L’horizon politique de l’attente apparaît clairement dans chaque étude. Par exemple, l’ethnographie des guichets (Sécurité sociale, Poste, hôpital) démontre que le sentiment de dignité personnelle des usagers dépend de la manière dont on les fait patienter. Elle indique aussi que les institutions dans lesquelles s’exerce l’attente veillent au respect, par les individus, de la cadence qui leur est imposée et tendent même à les rétribuer en ce sens. Certaines se saisissent même de l’attente comme d’un moyen de contrôle, en incitant les individus à se rendre « actifs » dans leur recherche (d’emploi, de soins, etc.) sous peine d’être radiés ou discrédités.

Le cas de la prison est peut-être le plus exemplaire de ces politiques de l’attente. Cette dernière (celle de la libération) est en effet constitutive de l’expérience du détenu. Or, en soumettant cette attente à un régime d’incertitude (portant sur la réduction et l’aménagement des peines), l’institution s’en sert de levier pour fabriquer des rythmes inconstants, destinés à maintenir chacun à sa place : réception des colis, horaires de douche, temps de promenade, possibilité de téléphoner à ses proches, etc. L’auteur de cette enquête, Corentin Durand, montre que l’articulation des infimes attentes qui scandent l’expérience des détenus peut être conçue comme une « mécanique du temps vide ».

Une autre situation est examinée, celle des parents attendant le placement de leur enfant dans une famille d’accueil. L’auteure, Hélène Oehmichen, montre les effets de normalisation qui s’instaurent, dès lors que la loi se réserve la possibilité d’acter, à tout moment, de la fin du danger au domicile parental et du retour de l’enfant, sur la base du respect, par les parents, de certaines conditions et demandes. La période d’attente qui s’ouvre alors, incertaine et imprévisible, transforme en profondeur l’expérience des parents par rapport à la législation antérieure, qui déterminait les placements de manière fixe et définitive.

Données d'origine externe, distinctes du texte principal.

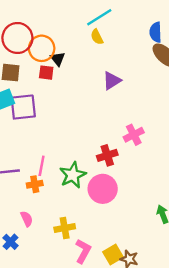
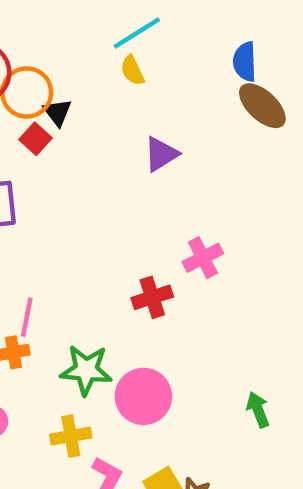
red square: (46, 73) -> (36, 139), turned 35
green star: (73, 175) -> (86, 370), moved, turned 30
pink circle: (103, 189) -> (143, 396), moved

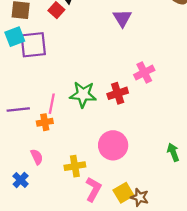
purple triangle: (161, 154) -> (122, 18), turned -30
green star: (86, 370) -> (83, 94), moved

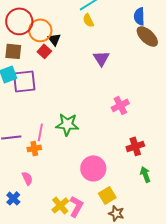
red cross: (118, 93) -> (135, 146), moved
yellow cross: (75, 166) -> (60, 205), moved, turned -30
yellow square: (123, 193) -> (107, 195), moved

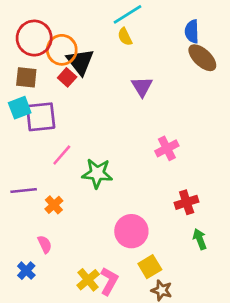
black triangle: (54, 39) -> (80, 62), size x1.6
pink line: (40, 132) -> (62, 155), moved, turned 30
orange cross: (34, 148) -> (54, 205), turned -32

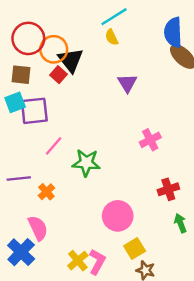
blue semicircle: (192, 31) -> (173, 32), size x1.4
pink semicircle: (45, 244) -> (38, 228), size x1.5
blue cross: (26, 271) -> (21, 252), size x1.6

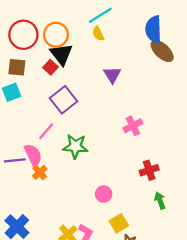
orange circle: (54, 49) -> (56, 35), moved
purple square: (34, 111) -> (64, 100), moved, turned -32
pink circle: (118, 216) -> (104, 194), size x0.6
pink semicircle: (38, 228) -> (33, 155), moved

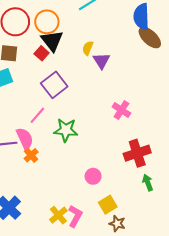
yellow semicircle: (98, 34) -> (88, 48), moved, turned 48
pink cross: (133, 126) -> (121, 110), turned -30
red cross: (149, 170) -> (137, 153), size x1.4

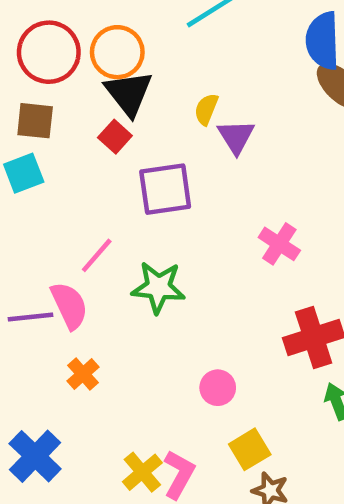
red square: (42, 53) -> (115, 137), moved
purple square: (54, 85) -> (165, 189), moved, turned 30
orange cross: (31, 155) -> (83, 374), moved

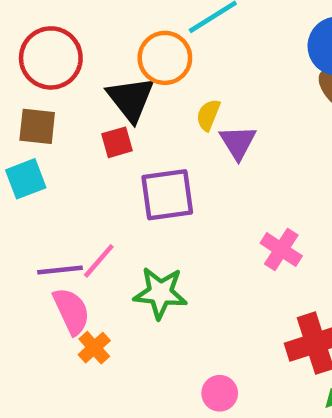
orange circle: (117, 52) -> (165, 58), moved
red square: (115, 137) -> (117, 142), turned 32
purple line: (31, 317) -> (60, 270), moved
orange cross: (83, 374) -> (94, 348), moved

L’attente se révèle encore dans sa dimension politique dans le cas des politiques urbaines qui mettent en œuvre de grands projets visant à rénover certains quartiers populaires. L’auteur, Charles Reveillere, note que la précarité temporelle et l’arbitraire qui s’attache à ces projets futurs plonge les habitants dans des situations intenables qui « dégradent leurs conditions actuelles d’existence, au point de rendre le présent inhabitable ». Les collectivités en charge de ces projets peuvent donc s’appuyer dessus pour gérer ces populations et obtenir des départs d’une manière apparemment consentie.

Les cibles des politiques de l’attente

Les classes populaires sont d’autant plus touchées par cette dépendance temporelle qu’un nombre important de dimensions de leur existence est suspendu à l’attente : demande de logement, de soins, de formation, etc. Les individus sont alors pris dans le système de l’attente et développent certaines stratégies spécifiques leur permettant de gérer ce temps d’une manière moins subie (en s’efforçant de toujours arriver en premier dans une file d’attente, par exemple).

La synthèse des différentes enquêtes, opérée par Charles Reveillere et Pierre-Antoine Chauvin met bien en évidence cette idée : l’attente est une expérience socialement stratifiée, dans la mesure où le positionnement social des individus distribue les délais (pour obtenir des droits, des biens ou des services) différemment.

Les politiques de l’attente apparaissent dès lors comme un levier puissant pour le maintien de la paix sociale. En favorisant la concurrence horizontale entre les individus les plus défavorisés, elle contribue à gommer les effets de domination verticale qui s’exercent sur eux par son intermédiaire.

Cette expérience sociale de l’attente est finalement productrice de différents rapports au monde. Elle induit un sentiment d’impuissance, de désespoir, et façonne des désirs ; elle discipline et enseigne un sens des limites, voire une tendance au fatalisme. Une lecture politique de l’attente soulève donc également la question de la fabrication de la résignation : lorsque l’attente se prolonge, on se décourage, on renoncer à demander, et on diminue nos aspirations pour l’avenir.